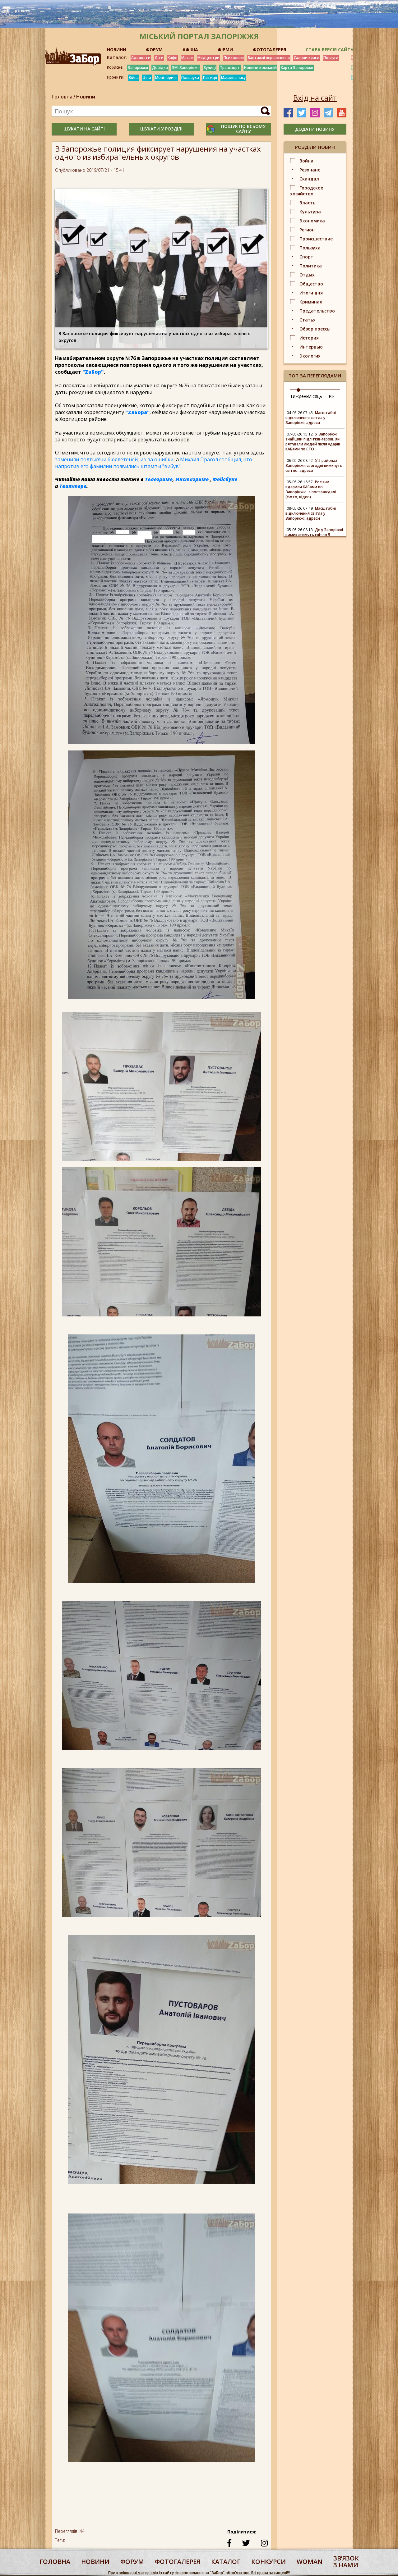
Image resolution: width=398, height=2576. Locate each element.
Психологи (234, 57)
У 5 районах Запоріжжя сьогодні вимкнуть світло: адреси (313, 465)
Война (306, 161)
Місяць (315, 396)
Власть (307, 203)
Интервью (311, 347)
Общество (311, 284)
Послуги (330, 57)
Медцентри (208, 57)
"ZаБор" (93, 371)
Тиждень (299, 396)
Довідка (160, 67)
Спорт (306, 257)
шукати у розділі (161, 129)
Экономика (312, 221)
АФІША (190, 49)
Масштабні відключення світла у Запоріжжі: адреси (310, 417)
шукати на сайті (84, 129)
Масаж (187, 57)
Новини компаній (260, 67)
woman (309, 2561)
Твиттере (72, 486)
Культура (310, 212)
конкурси (268, 2561)
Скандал (309, 179)
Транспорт (230, 67)
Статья (307, 320)
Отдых (307, 275)
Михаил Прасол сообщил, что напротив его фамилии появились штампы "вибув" (153, 463)
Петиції (210, 77)
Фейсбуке (225, 479)
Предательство (317, 311)
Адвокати (140, 57)
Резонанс (309, 170)
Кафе (172, 57)
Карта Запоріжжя (297, 67)
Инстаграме (192, 479)
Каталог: (117, 57)
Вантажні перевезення (269, 57)
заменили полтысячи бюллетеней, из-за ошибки (114, 459)
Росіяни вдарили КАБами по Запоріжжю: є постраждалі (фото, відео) (310, 489)
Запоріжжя (138, 67)
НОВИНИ (116, 49)
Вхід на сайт (315, 98)
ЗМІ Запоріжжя (186, 67)
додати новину (315, 129)
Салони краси (306, 57)
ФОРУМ (154, 49)
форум (132, 2561)
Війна (134, 77)
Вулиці (210, 67)
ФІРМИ (225, 49)
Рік (332, 396)
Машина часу (233, 77)
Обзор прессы (315, 329)
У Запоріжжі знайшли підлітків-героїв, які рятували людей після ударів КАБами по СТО (312, 441)
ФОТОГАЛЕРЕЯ (269, 49)
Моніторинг (166, 77)
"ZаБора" (137, 412)
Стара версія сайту (329, 49)
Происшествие (316, 239)
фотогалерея (177, 2561)
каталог (225, 2561)
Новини (85, 96)
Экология (310, 356)
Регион (307, 230)
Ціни (147, 77)
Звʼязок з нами (346, 2561)
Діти (159, 57)
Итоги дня (311, 293)
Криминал (310, 302)
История (309, 338)
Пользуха (190, 77)
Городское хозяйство (306, 191)
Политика (310, 266)
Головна (62, 96)
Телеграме (159, 479)
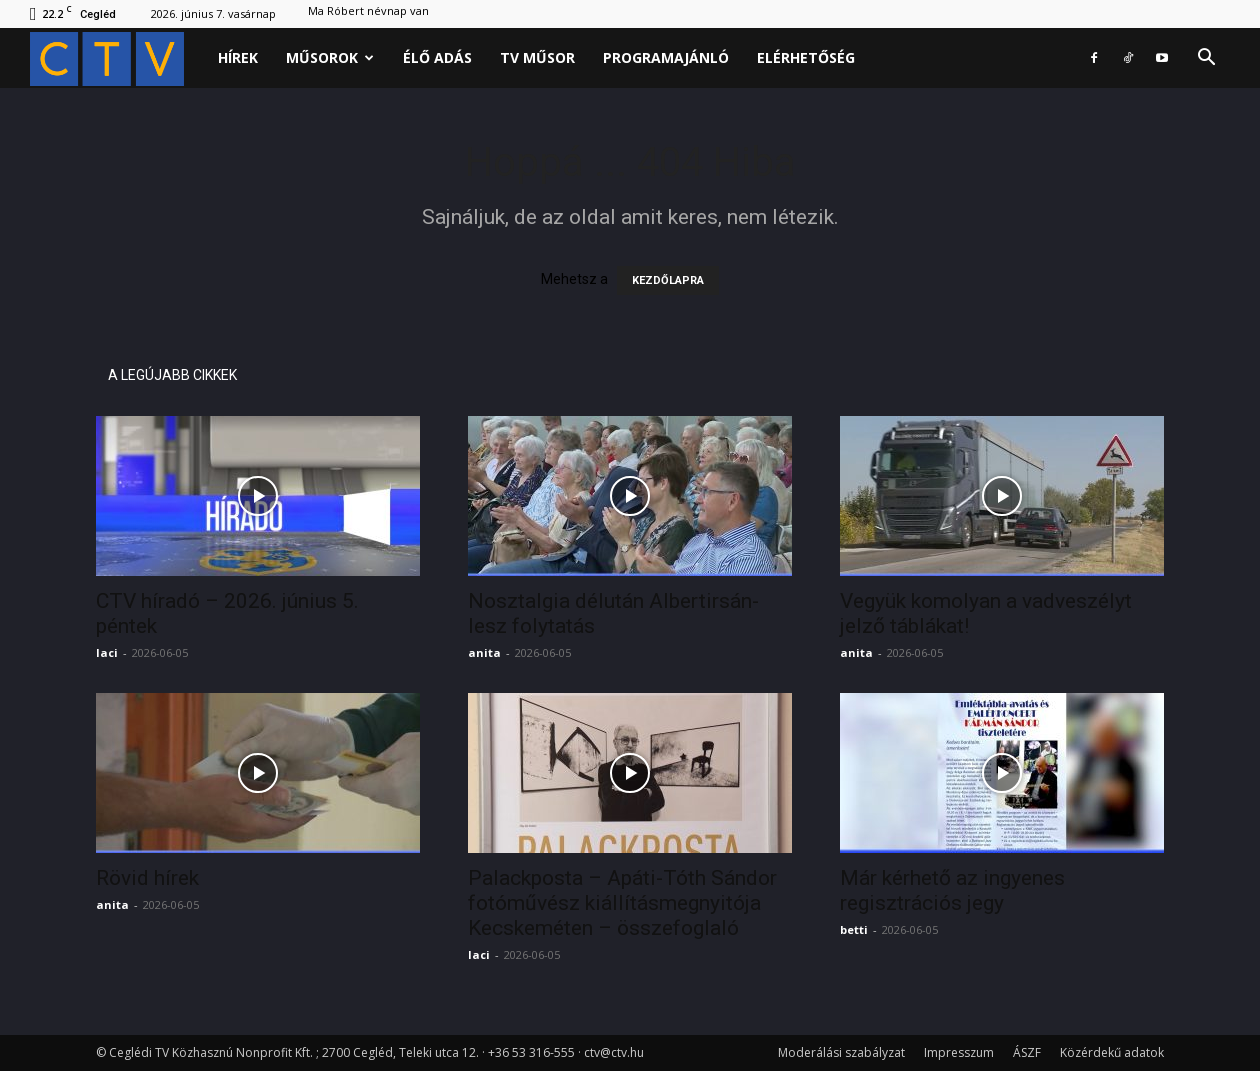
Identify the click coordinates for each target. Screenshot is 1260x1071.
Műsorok (330, 57)
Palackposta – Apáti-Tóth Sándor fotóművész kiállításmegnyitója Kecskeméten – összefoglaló (622, 903)
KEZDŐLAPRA (668, 280)
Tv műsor (537, 57)
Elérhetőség (806, 57)
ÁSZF (1027, 1052)
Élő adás (437, 57)
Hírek (238, 57)
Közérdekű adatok (1112, 1052)
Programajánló (666, 57)
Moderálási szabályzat (841, 1052)
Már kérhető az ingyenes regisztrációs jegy (952, 890)
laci (107, 652)
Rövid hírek (147, 878)
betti (854, 929)
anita (484, 652)
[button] (1206, 59)
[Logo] (117, 58)
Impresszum (959, 1052)
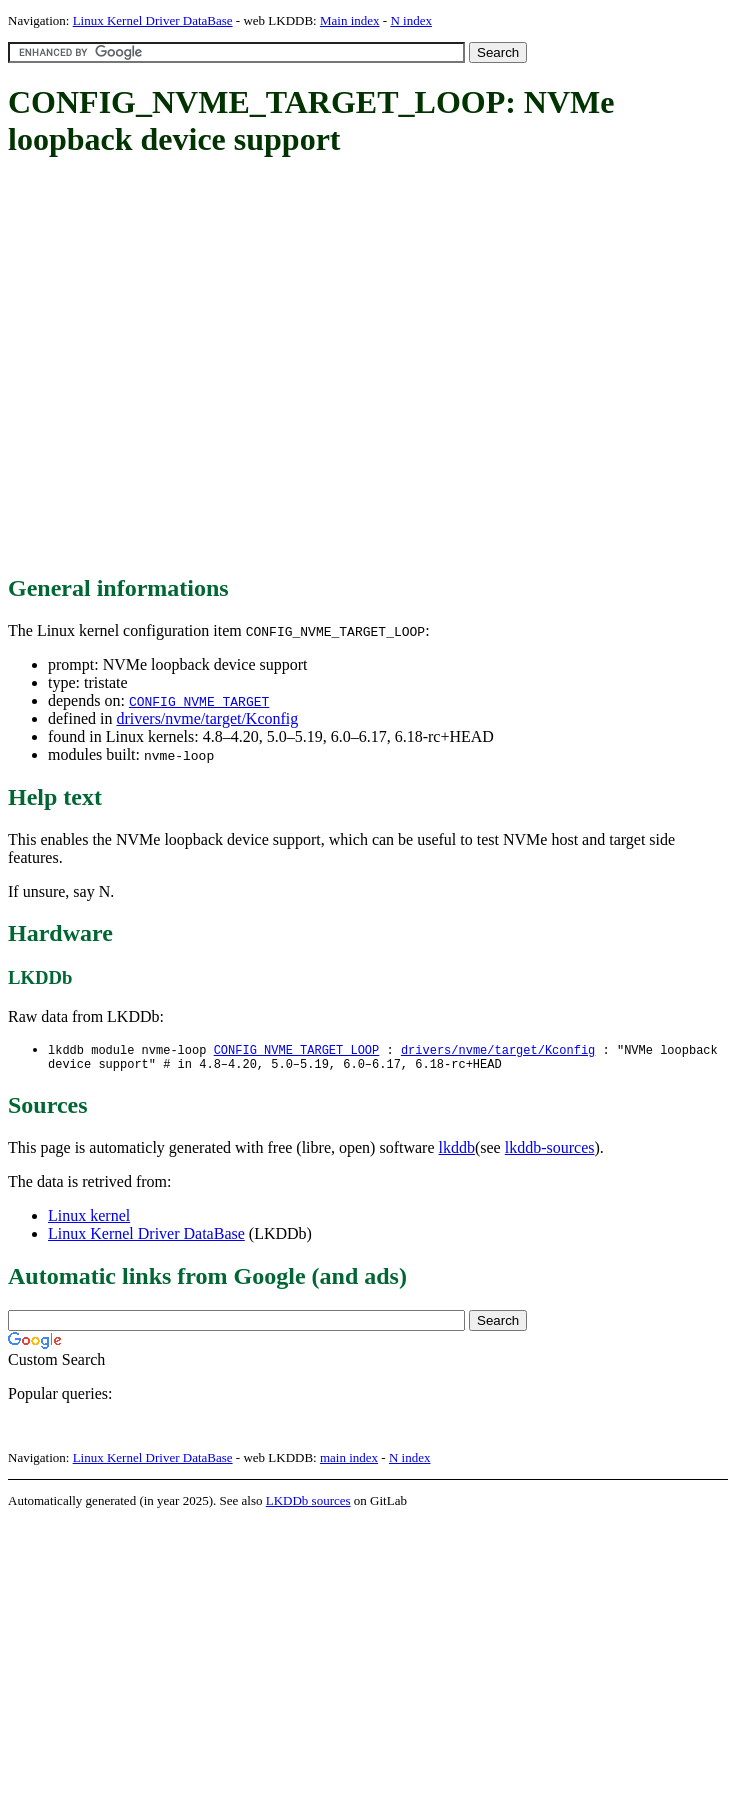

■ Your assignment: In the records above, find the line with "ÁSZF (1027, 1052)"; write out exactly that line and each one after it, stopping after the line with "[Logo] (117, 58)".

■ Your response:
ÁSZF (1027, 1052)
Élő adás (437, 57)
Hírek (238, 57)
Közérdekű adatok (1112, 1052)
Programajánló (666, 57)
Moderálási szabályzat (841, 1052)
Már kérhető az ingyenes regisztrációs jegy (952, 890)
laci (107, 652)
Rövid hírek (147, 878)
betti (854, 929)
anita (484, 652)
[button] (1206, 59)
[Logo] (117, 58)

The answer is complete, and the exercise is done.